Whilst most of us are not so challenged now as those who in history who have been occupied or taken captive, or those who were at war or imprisoned, nonetheless we can be reminded that our relative trials must be faced with
song. Music is the basis on which our spirits are to be revived.
We may not be in the familiar and safe surroundings of our own buildings .. nor were the Israelites. We may not have our instruments or hymn books .. nor did the soldiers in the War. We may not be able to gather choirs to support us .. nor did Paul and Silas. So we must follow the example of those who have gone before us at this time of Remembrance and find ways to sing in our hearts on our own where necessary. To sing from our hearts no matter how despondent we might feel. For in doing so we will encourage ourselves and others towards finding peace and courage in troubled times. Song is the gift of God to all people at all times in all circumstances. I encourage you to keep singing no matter what .. and may your heart be strengthened and your joy be found.
This Sunday is Remembrance Sunday in the Church. At the time of writing the current Government Guidelines dictate that we cannot open our churches for a Service of Remembrance, however, it is permitted that local authorities or faith leaders can organise outdoor Remembrance Sunday events at a public war memorial or cenotaph. To do this we must you complete a COVID-19 risk assessment and take all reasonable measures to limit the risk of transmission of the virus as detailed in Government Guidance.
I wanted to let people know that it is my intention to have a brief act of Remembrance at Chebsey War Memorial at 10:50am on Sunday.

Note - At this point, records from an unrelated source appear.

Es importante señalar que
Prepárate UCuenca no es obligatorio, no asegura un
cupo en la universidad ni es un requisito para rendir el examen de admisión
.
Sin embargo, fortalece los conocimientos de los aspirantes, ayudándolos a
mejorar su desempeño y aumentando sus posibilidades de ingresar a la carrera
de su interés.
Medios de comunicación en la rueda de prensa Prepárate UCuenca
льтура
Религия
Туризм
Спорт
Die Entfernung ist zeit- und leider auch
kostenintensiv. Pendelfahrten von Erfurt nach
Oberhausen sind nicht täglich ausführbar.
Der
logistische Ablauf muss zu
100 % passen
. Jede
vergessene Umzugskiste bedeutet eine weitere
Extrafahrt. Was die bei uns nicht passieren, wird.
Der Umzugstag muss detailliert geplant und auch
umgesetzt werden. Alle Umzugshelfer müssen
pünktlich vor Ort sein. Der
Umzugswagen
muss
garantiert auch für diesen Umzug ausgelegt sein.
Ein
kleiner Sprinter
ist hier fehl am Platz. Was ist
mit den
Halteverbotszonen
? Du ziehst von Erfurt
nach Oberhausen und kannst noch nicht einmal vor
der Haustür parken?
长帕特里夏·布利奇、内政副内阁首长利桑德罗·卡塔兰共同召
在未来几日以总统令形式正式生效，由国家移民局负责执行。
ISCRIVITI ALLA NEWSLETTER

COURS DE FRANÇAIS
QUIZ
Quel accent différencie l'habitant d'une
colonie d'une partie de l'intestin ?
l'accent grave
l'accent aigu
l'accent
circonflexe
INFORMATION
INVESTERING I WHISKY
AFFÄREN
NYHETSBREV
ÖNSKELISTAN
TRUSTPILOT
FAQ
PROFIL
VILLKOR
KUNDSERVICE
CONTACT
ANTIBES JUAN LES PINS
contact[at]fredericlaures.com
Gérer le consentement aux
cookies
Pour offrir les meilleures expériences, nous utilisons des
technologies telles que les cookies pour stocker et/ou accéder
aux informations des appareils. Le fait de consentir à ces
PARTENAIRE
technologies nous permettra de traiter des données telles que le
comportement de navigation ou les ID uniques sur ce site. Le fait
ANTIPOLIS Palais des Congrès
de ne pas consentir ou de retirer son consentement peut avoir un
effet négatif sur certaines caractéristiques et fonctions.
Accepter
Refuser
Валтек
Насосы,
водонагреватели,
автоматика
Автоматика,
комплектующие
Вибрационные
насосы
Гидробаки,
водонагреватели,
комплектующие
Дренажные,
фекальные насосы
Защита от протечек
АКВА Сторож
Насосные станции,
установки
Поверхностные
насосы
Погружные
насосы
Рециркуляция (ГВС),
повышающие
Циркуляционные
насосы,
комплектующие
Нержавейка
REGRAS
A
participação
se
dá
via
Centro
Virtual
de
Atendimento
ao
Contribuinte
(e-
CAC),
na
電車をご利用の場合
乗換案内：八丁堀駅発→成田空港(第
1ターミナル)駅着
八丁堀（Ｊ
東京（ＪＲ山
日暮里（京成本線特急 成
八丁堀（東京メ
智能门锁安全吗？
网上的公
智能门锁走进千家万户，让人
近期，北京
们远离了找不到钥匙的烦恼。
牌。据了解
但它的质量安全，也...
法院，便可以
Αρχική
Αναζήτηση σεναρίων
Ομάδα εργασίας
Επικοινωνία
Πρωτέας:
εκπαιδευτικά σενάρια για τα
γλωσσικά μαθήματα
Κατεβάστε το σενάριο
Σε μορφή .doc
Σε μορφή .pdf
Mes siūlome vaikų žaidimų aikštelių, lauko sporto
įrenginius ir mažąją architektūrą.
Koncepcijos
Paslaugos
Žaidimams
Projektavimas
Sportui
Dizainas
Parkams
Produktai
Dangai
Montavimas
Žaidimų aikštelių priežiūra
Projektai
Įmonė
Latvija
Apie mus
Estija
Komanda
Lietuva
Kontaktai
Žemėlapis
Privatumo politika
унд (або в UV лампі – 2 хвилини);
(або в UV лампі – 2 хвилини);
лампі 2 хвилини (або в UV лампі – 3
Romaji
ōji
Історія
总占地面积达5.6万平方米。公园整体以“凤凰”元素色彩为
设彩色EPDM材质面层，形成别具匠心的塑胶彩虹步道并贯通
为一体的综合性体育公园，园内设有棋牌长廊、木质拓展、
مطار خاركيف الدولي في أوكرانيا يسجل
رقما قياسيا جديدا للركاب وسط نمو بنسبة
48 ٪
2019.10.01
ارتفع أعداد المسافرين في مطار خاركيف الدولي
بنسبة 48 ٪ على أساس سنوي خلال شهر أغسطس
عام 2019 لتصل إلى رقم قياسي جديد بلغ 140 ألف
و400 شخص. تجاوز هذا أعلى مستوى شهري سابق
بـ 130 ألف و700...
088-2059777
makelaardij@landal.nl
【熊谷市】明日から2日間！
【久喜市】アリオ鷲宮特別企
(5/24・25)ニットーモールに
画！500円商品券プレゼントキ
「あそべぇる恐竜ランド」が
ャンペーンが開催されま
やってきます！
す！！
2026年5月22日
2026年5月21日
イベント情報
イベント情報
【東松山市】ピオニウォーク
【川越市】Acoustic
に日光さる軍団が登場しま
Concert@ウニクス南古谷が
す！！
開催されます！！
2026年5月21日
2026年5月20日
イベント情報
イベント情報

This will include a minute silence, the laying of a wreath and the Last Post and Reveille.
This event will not be open to the public due to restrictions but limited to:
members of the armed forces, veterans of the armed forces, and/or their representatives or carers
people attending as part of their work (such as local councillors, local faith leaders, the local MP)
people attending in a voluntary capacity on behalf of a recognised organisation
It should be noted that those found not to be compliant with these regulations may be subject to financial penalties.
Should you be in one of the above groups and wish to attend could you please inform me in advance either via email at firstname.lastname@example.org or phone 01785 282829.
I am of course very disappointed that we cannot offer an official service of Remembrance of some sort for people but I do hope this Act of Remembrance at the Chebsey War Memorial will allow people to feel the moment does not pass unmarked. Should you wish to join us in the minute’s silence at 11am on Sunday by standing silently at your door step this will be appreciated I am sure.
Full details of guidelines for events are available at:
With assurance of the church’s continued prayers for our communities and villages in these tough times.